Latest data from the National Financial Regulatory Administration reveals that by the end of 2025, the proportion of stock allocations in insurance institutions' total fund utilization reached a four-year high. Concurrently, a survey from the China Banking and Insurance Asset Management Association signals a significant increase in confidence among banking and insurance institutions towards equity asset allocations for 2026 compared to the previous year. This clearly outlines a pivotal shift in insurance capital allocation—accelerating the formation of a balanced "fixed income plus equity" model, moving away from the previous dominance of fixed income alone.
This record-high stock allocation ratio and the simultaneous strengthening of confidence in equity assets are the inevitable result of a confluence of three factors: policy guidance, return objectives, and market expectations. This trend will also enhance the institutionalization of China's capital markets and further deepen the philosophy of long-term and value investing.
Firstly, policy relaxation has created allocation space, providing the institutional confidence for insurers to increase their positions. In recent years, regulatory authorities have continuously optimized the rules governing insurance capital's equity investments. A series of measures, including raising the upper limit for allocation ratios, adjusting risk factors for stocks held long-term, and implementing long-cycle assessment mechanisms, have effectively reduced capital occupancy costs and mitigated the impact of short-term market fluctuations. This has made insurers more willing, confident, and committed to long-term allocations in equity assets. The clear policy direction of "encouraging long-term capital to enter the market" provides a favorable environment for insurers to increase their stock exposure, making the rise in stock allocation ratios sustainable.
Secondly, the low-interest-rate environment and the scarcity of high-yielding assets are compelling a structural adjustment in asset allocation, serving as the practical motivation for insurers to increase their equity holdings. Over the past two years, yields on traditional fixed-income assets have continued to decline, while the supply of high-yield non-standard assets has contracted. Relying solely on bonds and deposits has become insufficient to cover the liability costs of insurance funds and meet their return targets. Furthermore, the long duration and rigid cost structure of insurance capital necessitate finding assets that can withstand economic cycles while offering favorable return potential. Driven by strong policy support, persistently accommodative liquidity conditions, and marginal improvements in economic fundamentals, China's capital market has shown sustained positive development. Consequently, stock assets have become a crucial tool for insurers to hedge against declining market interest rates and optimize their investment portfolios.
Finally, market recovery and improved corporate earnings expectations have further solidified the consensus among insurers to increase stock allocations.

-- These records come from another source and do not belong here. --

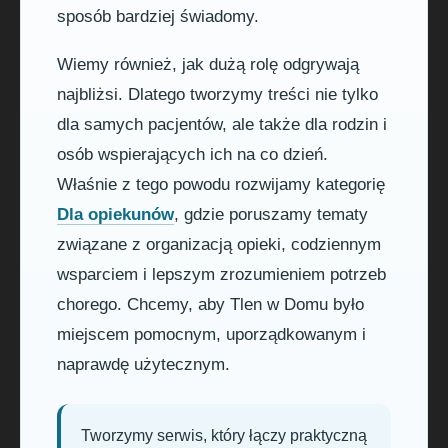
sposób bardziej świadomy.
Wiemy również, jak dużą rolę odgrywają
najbliżsi. Dlatego tworzymy treści nie tylko
dla samych pacjentów, ale także dla rodzin i
osób wspierających ich na co dzień.
Właśnie z tego powodu rozwijamy kategorię
Dla opiekunów
, gdzie poruszamy tematy
związane z organizacją opieki, codziennym
wsparciem i lepszym zrozumieniem potrzeb
chorego. Chcemy, aby Tlen w Domu było
miejscem pomocnym, uporządkowanym i
naprawdę użytecznym.
Tworzymy serwis, który łączy praktyczną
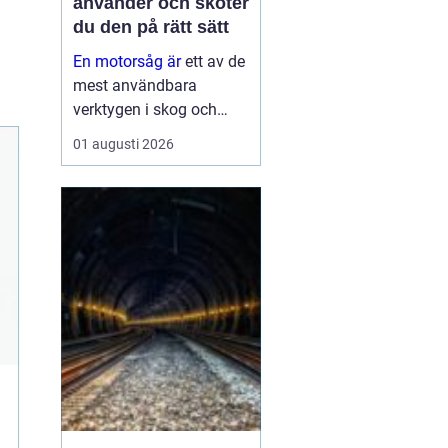
använder och sköter
du den på rätt sätt
En motorsåg är
ett av de
mest användbara
verktygen i skog och
trädgård. Den sparar tid,
01 augusti 2026
gör tunga jobb möjliga
och kan vara en
avgörande del av både
yrkesliv och fritid.
Samtidigt kräver
verktyget respekt, kun...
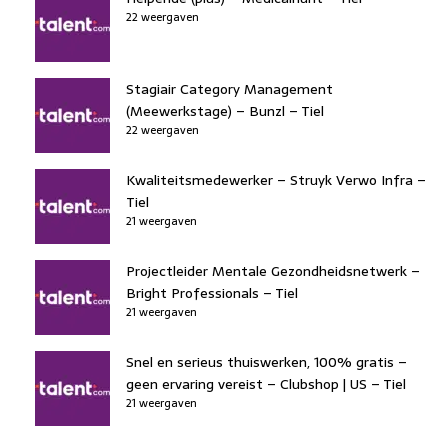
22 weergaven
Stagiair Category Management
(Meewerkstage) – Bunzl – Tiel
22 weergaven
Kwaliteitsmedewerker – Struyk Verwo Infra –
Tiel
21 weergaven
Projectleider Mentale Gezondheidsnetwerk –
Bright Professionals – Tiel
21 weergaven
Snel en serieus thuiswerken, 100% gratis –
geen ervaring vereist – Clubshop | US – Tiel
21 weergaven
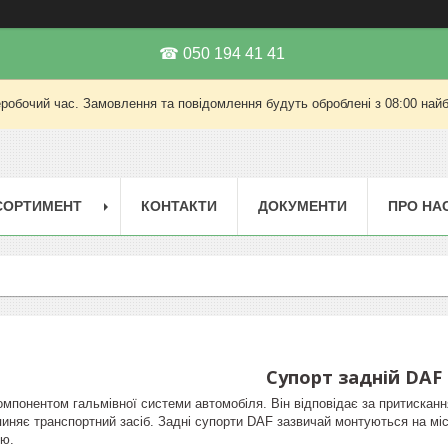
☎ 050 194 41 41
еробочий час. Замовлення та повідомлення будуть оброблені з 08:00 найб
СОРТИМЕНТ
КОНТАКТИ
ДОКУМЕНТИ
ПРО НА
Супорт задній DAF
мпонентом гальмівної системи автомобіля. Він відповідає за притискан
пиняє транспортний засіб. Задні супорти DAF зазвичай монтуються на міс
ою.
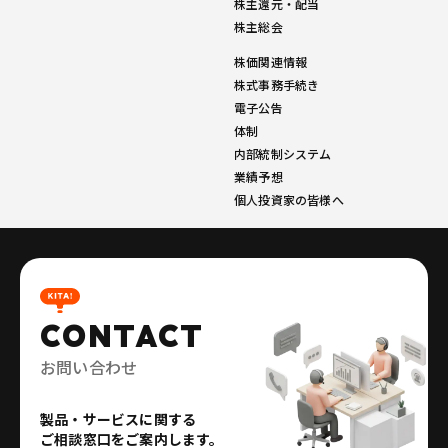
株主還元・配当
株主総会
株価関連情報
株式事務手続き
電子公告
体制
内部統制システム
業績予想
個人投資家の皆様へ
CONTACT
お問い合わせ
製品・サービスに関する
ご相談窓口をご案内します。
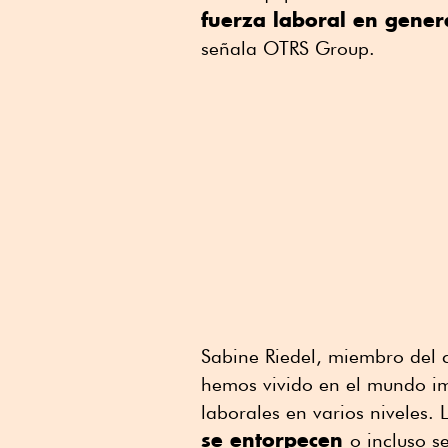
fuerza laboral en gene
señala OTRS Group.
Sabine Riedel, miembro del 
hemos vivido en el mundo im
laborales en varios niveles.
se entorpecen
o incluso s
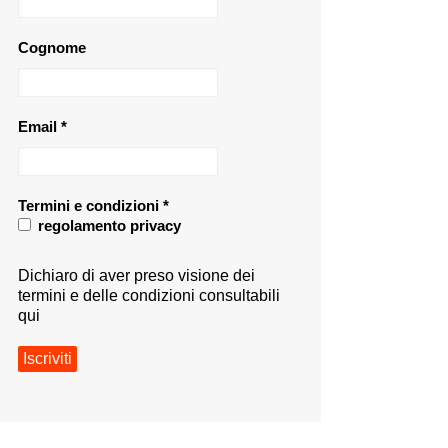
Cognome
Email
*
Termini e condizioni
*
regolamento privacy
Dichiaro di aver preso visione dei
termini e delle condizioni consultabili
qui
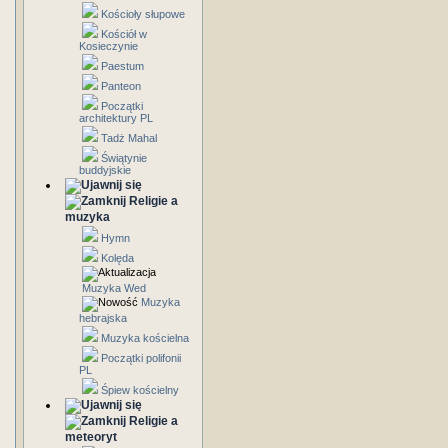
Kościoły słupowe
Kościół w
Kosieczynie
Paestum
Panteon
Początki
architektury PL
Tadż Mahal
Świątynie
buddyjskie
Religie a
muzyka
Hymn
Kolęda
Muzyka Wed
Muzyka
hebrajska
Muzyka kościelna
Początki polifonii
PL
Śpiew kościelny
Religie a
meteoryt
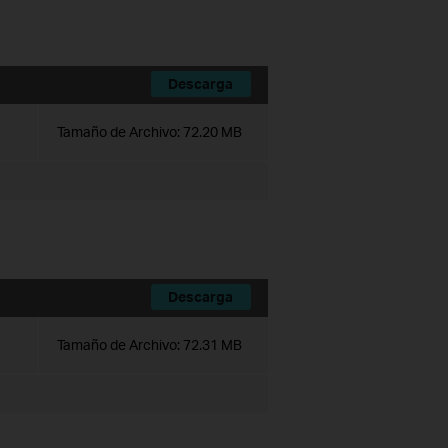
Descarga
Tamaño de Archivo:
72.20 MB
Descarga
Tamaño de Archivo:
72.31 MB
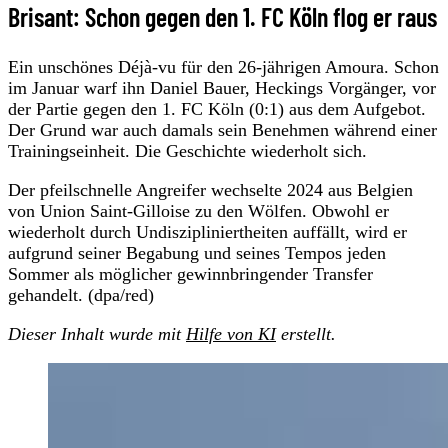
Brisant: Schon gegen den 1. FC Köln flog er raus
Ein unschönes Déjà-vu für den 26-jährigen Amoura. Schon
im Januar warf ihn Daniel Bauer, Heckings Vorgänger, vor
der Partie gegen den 1. FC Köln (0:1) aus dem Aufgebot.
Der Grund war auch damals sein Benehmen während einer
Trainingseinheit. Die Geschichte wiederholt sich.
Der pfeilschnelle Angreifer wechselte 2024 aus Belgien
von Union Saint-Gilloise zu den Wölfen. Obwohl er
wiederholt durch Undiszipliniertheiten auffällt, wird er
aufgrund seiner Begabung und seines Tempos jeden
Sommer als möglicher gewinnbringender Transfer
gehandelt. (dpa/red)
Dieser Inhalt wurde mit
Hilfe von KI
erstellt.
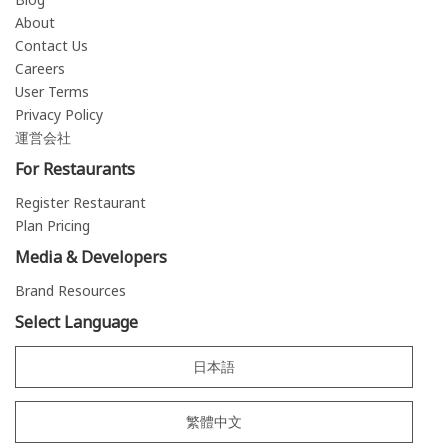
About
Contact Us
Careers
User Terms
Privacy Policy
運営会社
For Restaurants
Register Restaurant
Plan Pricing
Media & Developers
Brand Resources
Select Language
日本語
繁體中文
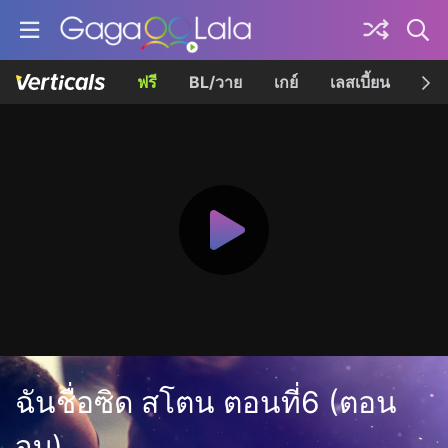
ฟรี
BL/วาย
เกย์
เลสเบี้ยน
เควี
ฉันชื่อซิด สโตน ตอนที่6 (ตอน
จบ)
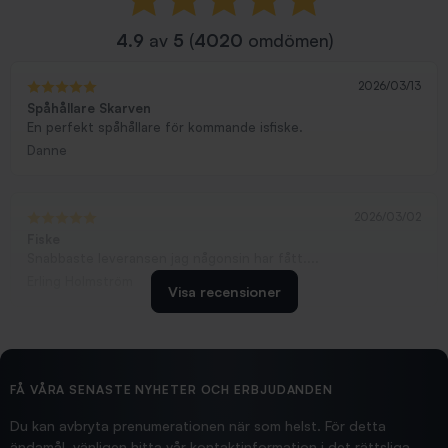
4.9
av
5
(
4020
omdömen)
2026/03/13
Spåhållare Skarven
En perfekt spåhållare för kommande isfiske.
Danne
2026/03/02
Fiske
Snabbaste leveransen jag någonsin har fått....
Erling Holmström
Visa recensioner
2026/02/19
Ollonskott 6mm
Hittade exakt vad jag behövde. Snabb och bra...
FÅ VÅRA SENASTE NYHETER OCH ERBJUDANDEN
Ann-Louise
Du kan avbryta prenumerationen när som helst. För detta
ändamål, vänligen hitta vår kontaktinformation i det rättsliga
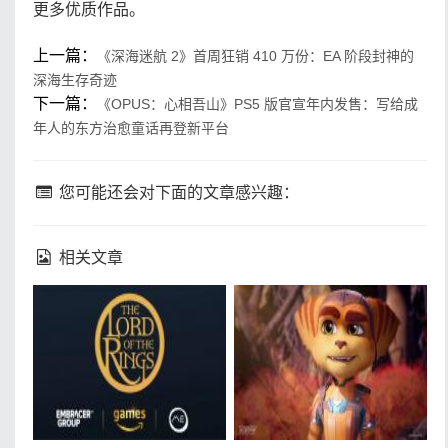
更多优质作品。
上一篇：
《深海迷航 2》首周狂销 410 万份：EA 阶段封神的
深海生存奇迹
下一篇：
《OPUS：心相吾山》PS5 版官宣年内发售：写给成
年人的东方治愈童话再登新平台
您可能还会对下面的文章感兴趣：
相关文章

In 2025, structural opportunities in the A-share market became prominent, and corporate profits gradually recovered, delivering substantial portfolio gains for insurers. This created a virtuous cycle of "improved returns - enhanced confidence - continued allocation increases." Insurance institutions generally focused on themes like new quality productive forces and sectors with recovering prospects, enhancing their investment research capabilities to identify high-quality targets aligned with both national strategy and industrial trends. This approach makes equity allocation more targeted and effective.
As patient capital with an approximate volume of 38.5 trillion yuan, the continued increase in allocations to stocks and other equity assets by insurers not only solidifies their own cyclical earnings resilience but also brings long-term, stable incremental funds to the A-share market, better fulfilling its role as a "ballast" and "stabilizer."
Looking further, the transformation on the liability side of insurers and changes in accounting standards are profoundly reshaping their investment behavior. In recent years, insurance companies have vigorously promoted product transformation, with floating-return products like participating insurance becoming mainstream. This further reduces the rigid costs on the liability side, providing greater flexibility for asset-side deployment. Simultaneously, with the full implementation of new accounting standards, the impact of fair value changes in insurers' assets on their profits and solvency has become more direct. Consequently, insurers are more inclined to allocate to high-quality assets characterized by high dividends, low volatility, and stable cash flows. This strategy helps control volatility while realizing long-term returns, forming a "steady yet progressive" allocation style that deepens the value investing philosophy.
Considering regulatory policies and the experience of mature international markets, there remains significant room for growth in the stock allocation ratio of China's insurance funds. As policies continue to optimize, the market ecosystem improves, and insurers' investment research capabilities advance, insurance capital will approach equity asset allocation with a more rational, focused, and long-term perspective. This will not only reshape the utilization pattern of insurance funds but also propel China's capital market into a new stage characterized by greater maturity, stability, and enhanced value discovery capabilities, injecting sustained momentum into the virtuous cycle between the real economy and the capital market.